What you will do:
Your answer should repeat every line of the records below in which the word "hoặc" appears.

Records drawn from a dataset

*-*-*

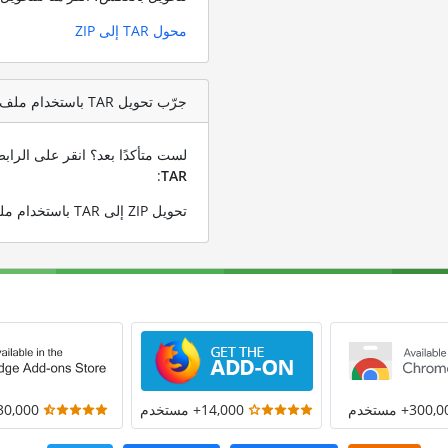
محول TAR إلى ZIP
جرّب تحويل TAR باستخدام ملف اختبار ZIP
لست متأكدًا بعد؟ انقر على الرا
:
TAR
تحويل ZIP إلى TAR باستخدام ملف ZIP التجريبي الخاص بنا
300+ مستخدم
14,000+ مستخدم
30,000+ مستخد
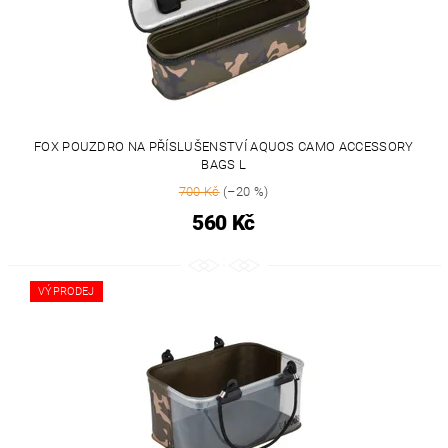
FOX POUZDRO NA PŘÍSLUŠENSTVÍ AQUOS CAMO ACCESSORY
BAGS L
700 Kč
(–20 %)
560 Kč
VÝPRODEJ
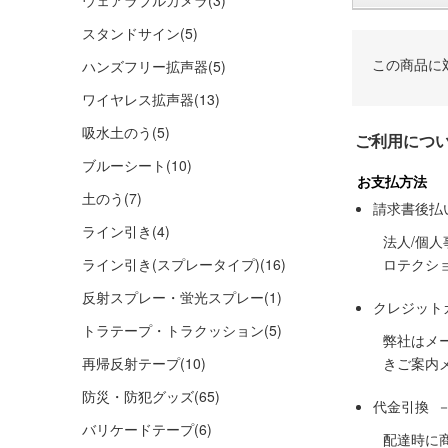
ウェアラブルカメラ
(3)
スタンドサイン
(5)
この商品に
ハンズフリー拡声器
(5)
ワイヤレス拡声器
(13)
吸水土のう
(5)
ご利用につ
ブルーシート
(10)
お支払方法
土のう
(7)
請求書後払
ライン引き
(4)
法人/個
ライン引き(スプレータイプ)
(16)
ロテクシ
反射スプレー・蛍光スプレー
(1)
クレジット
トラテープ・トラクッション
(5)
弊社はメ
再帰反射テープ
(10)
きご案内
防災・防犯グッズ
(65)
代金引換 
バリケードテープ
(6)
配達時に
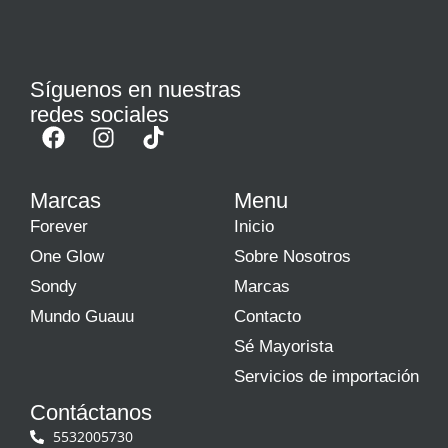
Síguenos en nuestras
redes sociales
Marcas
Menu
Forever
Inicio
One Glow
Sobre Nosotros
Sondy
Marcas
Mundo Guauu
Contacto
Sé Mayorista
Servicios de importación
Contáctanos
5532005730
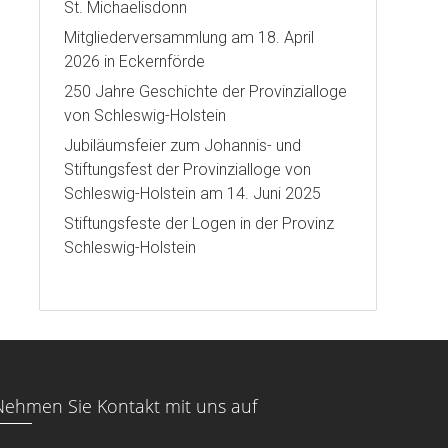
St. Michaelisdonn
Mitgliederversammlung am 18. April
2026 in Eckernförde
250 Jahre Geschichte der Provinzialloge
von Schleswig-Holstein
Jubiläumsfeier zum Johannis- und
Stiftungsfest der Provinzialloge von
Schleswig-Holstein am 14. Juni 2025
Stiftungsfeste der Logen in der Provinz
Schleswig-Holstein
Nehmen Sie Kontakt mit uns auf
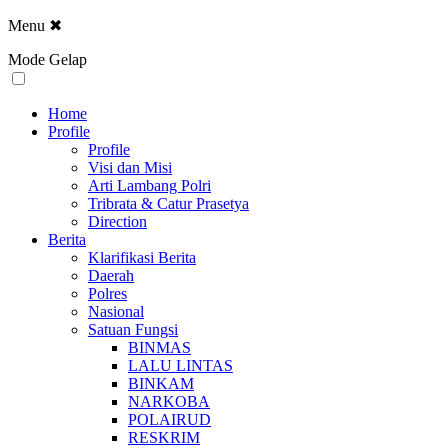
Menu
✖
Mode Gelap
Home
Profile
Profile
Visi dan Misi
Arti Lambang Polri
Tribrata & Catur Prasetya
Direction
Berita
Klarifikasi Berita
Daerah
Polres
Nasional
Satuan Fungsi
BINMAS
LALU LINTAS
BINKAM
NARKOBA
POLAIRUD
RESKRIM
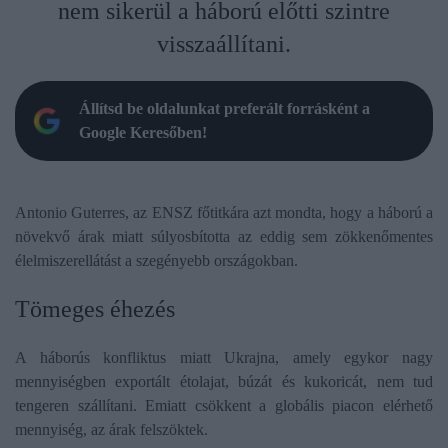
nem sikerül a háború előtti szintre
visszaállítani.
Állítsd be oldalunkat preferált forrásként a
Google Keresőben!
Antonio Guterres, az ENSZ főtitkára azt mondta, hogy a háború a
növekvő árak miatt súlyosbította az eddig sem zökkenőmentes
élelmiszerellátást a szegényebb országokban.
Tömeges éhezés
A háborús konfliktus miatt Ukrajna, amely egykor nagy
mennyiségben exportált étolajat, búzát és kukoricát, nem tud
tengeren szállítani. Emiatt csökkent a globális piacon elérhető
mennyiség, az árak felszöktek.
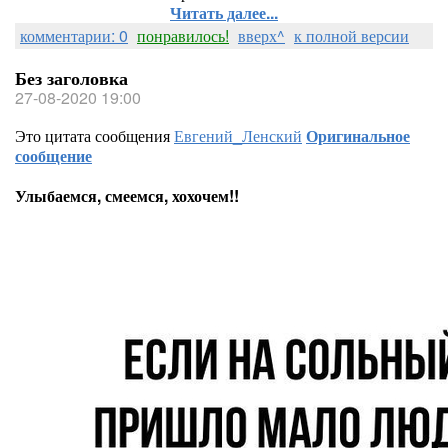
Читать далее...
комментарии: 0
понравилось!
вверх^
к полной версии
Без заголовка
27-08-2020 19:00
Это цитата сообщения
Евгений_Ленский
Оригинальное
сообщение
Улыбаемся, смеемся, хохочем!!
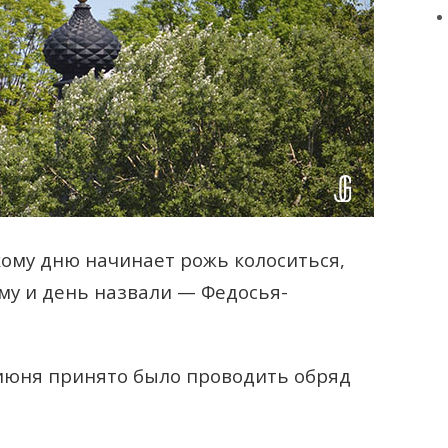
кому дню начинает рожь колоситься,
ому и день назвали — Федосья-
июня принято было проводить обряд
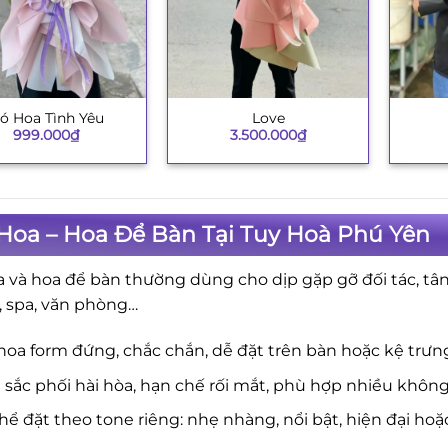
ó Hoa Tình Yêu
Love
+
+
999.000
₫
3.500.000
₫
Hoa – Hoa Để Bàn Tại Tuy Hoà Phú Yên
a và hoa để bàn thường dùng cho dịp gặp gỡ đối tác, tân 
, spa, văn phòng…
hoa form đứng, chắc chắn, dễ đặt trên bàn hoặc kệ trưng
sắc phối hài hòa, hạn chế rối mắt, phù hợp nhiều không
hể đặt theo tone riêng: nhẹ nhàng, nổi bật, hiện đại hoặc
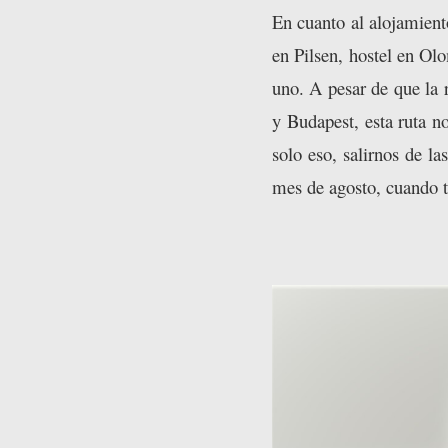
En cuanto al alojamien
en Pilsen, hostel en Ol
uno. A pesar de que la r
y Budapest, esta ruta n
solo eso, salirnos de la
mes de agosto, cuando t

*-*-*

Task answer:
hoa form đứng, chắc chắn, dễ đặt trên bàn hoặc kệ trưng
hể đặt theo tone riêng: nhẹ nhàng, nổi bật, hiện đại hoặc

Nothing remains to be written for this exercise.